I had two reasons for picking this book: 1. The reference to Marlowe (author of Tamburlaine the Great) and 2. that cover.

Other than that I knew nothing about the book when starting this.

As it turns out, this is a novella about the last few days in Christopher Marlowe's life but it is also story of crime, plague, vengeance, betrayal, and a ultimately also a bit of a mystery.

There were a few things that didn't work for me: we're thrown right into the story, without any introduction, and the speed of the story seems to just rush through events.

Now part of the problem I had may have been because this is such a short work. It could have done with more ... story, more time to unfold the story.
However, part of what I liked about it, too, was that it was pacy and seemed to have been told in haste, which makes perfect sense by the end of the book.
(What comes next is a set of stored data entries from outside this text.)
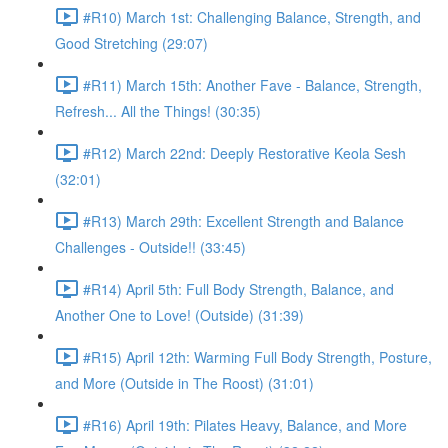
#R10) March 1st: Challenging Balance, Strength, and
Good Stretching (29:07)
#R11) March 15th: Another Fave - Balance, Strength,
Refresh... All the Things! (30:35)
#R12) March 22nd: Deeply Restorative Keola Sesh
(32:01)
#R13) March 29th: Excellent Strength and Balance
Challenges - Outside!! (33:45)
#R14) April 5th: Full Body Strength, Balance, and
Another One to Love! (Outside) (31:39)
#R15) April 12th: Warming Full Body Strength, Posture,
and More (Outside in The Roost) (31:01)
#R16) April 19th: Pilates Heavy, Balance, and More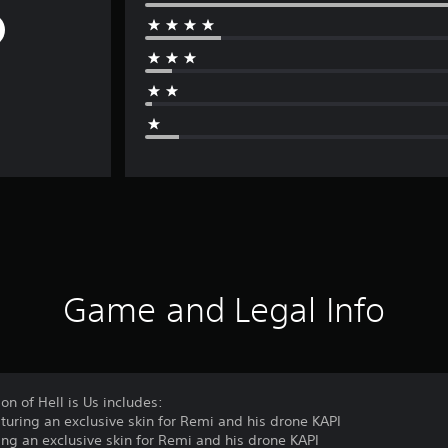
Game and Legal Info
on of Hell is Us includes:
turing an exclusive skin for Remi and his drone KAPI
ing an exclusive skin for Remi and his drone KAPI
In any case, I look forward to reading more by Welsh. I really appreciated her tone and interjection of a somewhat poetic style which, no doubt, was to fit with Marlowe as the narrator. I really want to find out how her writing compares in other books, and whether / how she develops her characters in full-length novels.
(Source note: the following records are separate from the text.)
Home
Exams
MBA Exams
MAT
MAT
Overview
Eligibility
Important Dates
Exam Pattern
Last night I received a summons to a house in Deptford. There I will be held to accounts, which cannot be squared. Life is frail and I may die today. But Tamburlaine knows no fear. My candles are done, the sky glows red and it looks as if the day is drenched in blood. I finish this account and prepare for battle in the sureness that life is the only prize worth having and the knowledge that there are worse fates than damnation. If these are the last words I write, let them be,
A Curse on Man and God.
( )
1 vota BrokenTune | Jun 21, 2020 |
Crafty, short novella, set in 1593 London during the reign of Elizabeth. The protagonist Christopher Marlowe is a play writer who has been fathering two successful plays (Faust, and Tamburlaine, a tough cookie hero). But Marlowe is in trouble, he has fallen out of grace – after sucking off his protector and master at the Court, Walsingham, Marlowe is summoned to London to face a court ruling. He is accused of various forms of blasphemy in his work. Well there is plenty of that in his works but that can hardly be a reason to indict him now. Something is going on. Soon he happens to crash into one of his close friends who played the main character in Tamburlaine. Slowly the suspicion grows on Marlowe that it is Tamburlaine who aims to kill him. After surviving two attempts on his life, he knives his friend and prepares to meet the commissioners of his assassination in some obscure house (where the historical Marlowe actually got killed with a knife in his eyeball). The sex is sordid, the drinking scenes lively, the pest haunted London streets eerie, the debauched court antics and intrigues realistic. Makes one wanna read more of Welsh. ( )
  alexbolding | Jun 2, 2018 |
I liked this brief but compelling tale about the last few days in the life of Christopher Marlowe. ( )
  laurenbufferd | Nov 14, 2016 |
Not much is really known about the circumstances that surround the death of Christopher Marlowe. We know how he died and who he was with at the time, but was it a drunken brawl that ended tragically, was it murder, plotted and planned? Nothing in the history books is conclusive.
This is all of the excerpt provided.